The document classifier implementation of Watson™ Explorer is classified as supervised multi-labeling. The word supervised means that this classifier uses supervised learning, a type of machine learning method that requires training data to learn how to recognize classes of documents based on their metadata and keywords in text. On the other hand, the word multi-labeling means it may give zero or more labels to a single document.

Supervised multi-labeling example

Suppose we are going to apply the supervised multi-labeling classifier to news articles to estimate their topics such as politics, economy, and sports as in the figure below. A single article may contain more than one topic, so multi-labeling suits to this task.

News articles normally have both metadata such as publishing media and publishers and text such as title and body. The multi-labeling classifier of Watson Explorer uses both of these metadata and text as features, in other words, as hints to estimate classes of documents.

The classifier needs to learn which metadata or keywords in text are likely to appear in articles having a particular topic. For instance, the publisher in this example, Sports News Inc. would likely to appear in sport articles, and words such as evolution and technology would likely to appear in science articles. Training data is used to learn such relationship between those contents of documents and their expected labels. Training data consists of pairs of a document (a news article in this example) and its expected labels (topics in this example). The pair of a document and a set of labels is normally called as a training example in the machine learning field.

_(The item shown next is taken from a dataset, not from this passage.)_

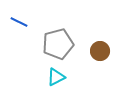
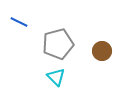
brown circle: moved 2 px right
cyan triangle: rotated 48 degrees counterclockwise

After the training is completed, the classifier can predict topics of a given document based on its content. In this example, sports and science are predicted topics for the document in the left.

Usage

A standard procedure for applying supervised multi-labeling to new documents is as follows:

  1. Prepare training data.

    Prepare a set of documents with correct class labels and ingest the documents as a dataset. All data formats supported by crawlers and converters are acceptable as the training data format, but CSV files imported by the CSV Importer and JSON files imported by the File system crawler are recommended.

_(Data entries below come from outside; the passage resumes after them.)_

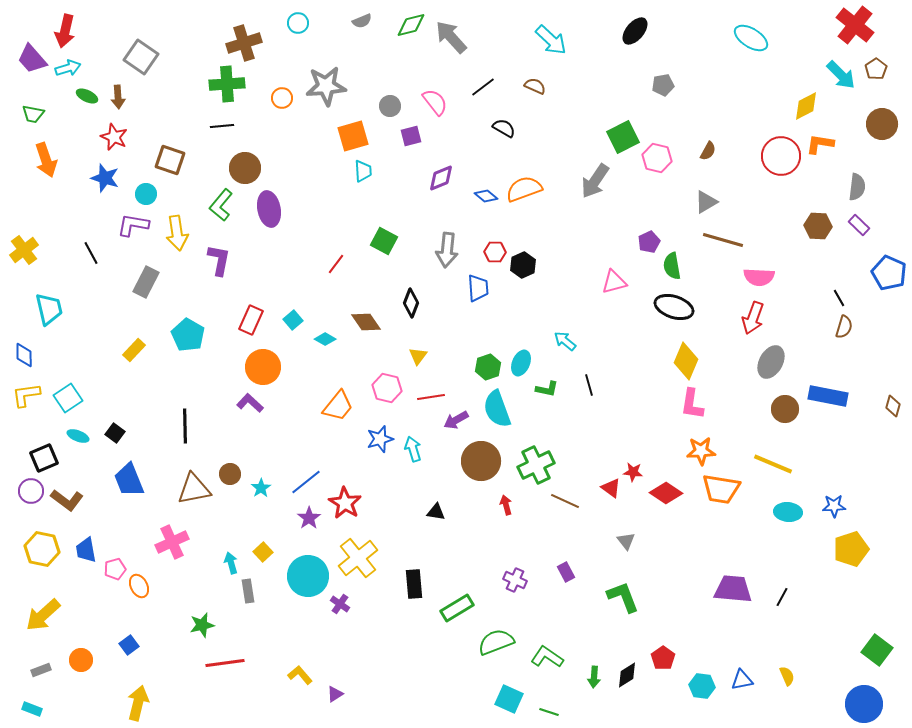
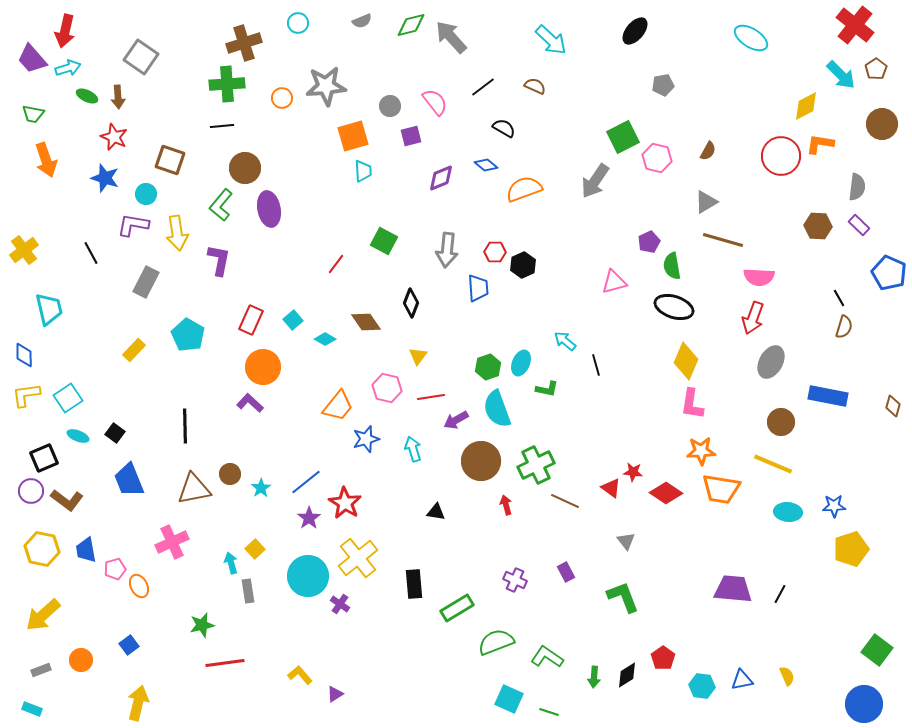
blue diamond at (486, 196): moved 31 px up
black line at (589, 385): moved 7 px right, 20 px up
brown circle at (785, 409): moved 4 px left, 13 px down
blue star at (380, 439): moved 14 px left
yellow square at (263, 552): moved 8 px left, 3 px up
black line at (782, 597): moved 2 px left, 3 px up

  2. Create and train a classifier using the training data.
  3. Evaluate the accuracy of multi-labeling.
  4. Deploy a trained model as a classifier instance to annotate labels to new documents.
  5. Create a new collection by specifying the collection template created with the classifier.
  6. Check the prediction result on miner: Add a new dataset to the collection and create an index.
  7. Check the prediction result on Realtime NLP API.

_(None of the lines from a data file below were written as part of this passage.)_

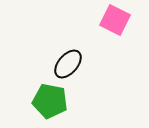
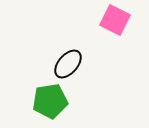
green pentagon: rotated 20 degrees counterclockwise
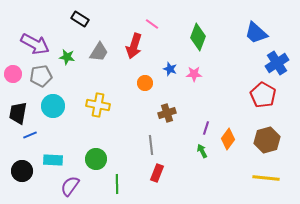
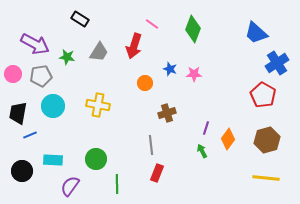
green diamond: moved 5 px left, 8 px up
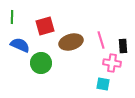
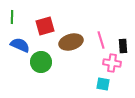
green circle: moved 1 px up
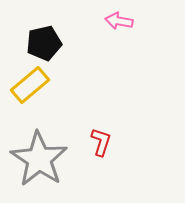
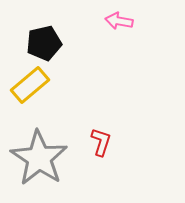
gray star: moved 1 px up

    Realtime NLP API returns labels and their probabilities predicted by the classifier (Note that the collection must be associated with the enrichment using a classifier instance).

    If one or more labels are predicted with probabilities over the given threshold, those pairs of a label and a probability are included in the metadata field of the API response with the key classes. The stored field also includes the prediction result, but it contains a list of labels only.

    API response example:

    {
          "id": "rd10xx",
          "tag": "crqsl111",
          "removed": false,
          "metadata": {
            "classes": [
              {
                "label": "label-1",
                "probability": 0.8
              },
              {
                "label": "label-2",
                "probability": 0.24
              }
            ]
          },
          "enriched": {
            "body": [
              {
                "text": "this is a field",
                "properties": {
                  "locale": "en"
                },
                "features": [],
                "annotations": [
                  {
                    "id": "bd7230ca-c4cf-495a-b783-3182cf8a958d",
                    "type": "uima:customtype",
                    "text": "this",
                    "beginIndex": 0,
                    "endIndex": 4,
                    "properties": {}
                  }
                ]
              }
            ]
          },
          "stored": {
            "predicted_label": [
              "label-1",
              "label-2"
            ]
          }
        }

Applies to version 12.0.2.2 and subsequent versions unless specifically overridden figure below shows the data flow of the above process.

Questions

How many documents are required for training data?
It depends on the classification task where the training data is applied. As a rule of thumb, at least 10 training examples are needed for each label that the classifier should predict, but that number varies depending on the amount of information and the quality of each document as well as the target accuracy for the task. For the least number of documents to make the classifier work without error (but not guaranteed to predict well), the training data must have 3 or more documents.
How many fields should documents in training data have?
At least two. Answer field that contains the correct labels and a field used to predicts those labels.
How to add multiple labels to documents in training data?
You can specify multiple labels by giving a string value like ["label-1","label-2","label-3"] in the answer field of the document. Note that square brackets, double-quotes and columns must be escaped appropriately according to the file format of the training data.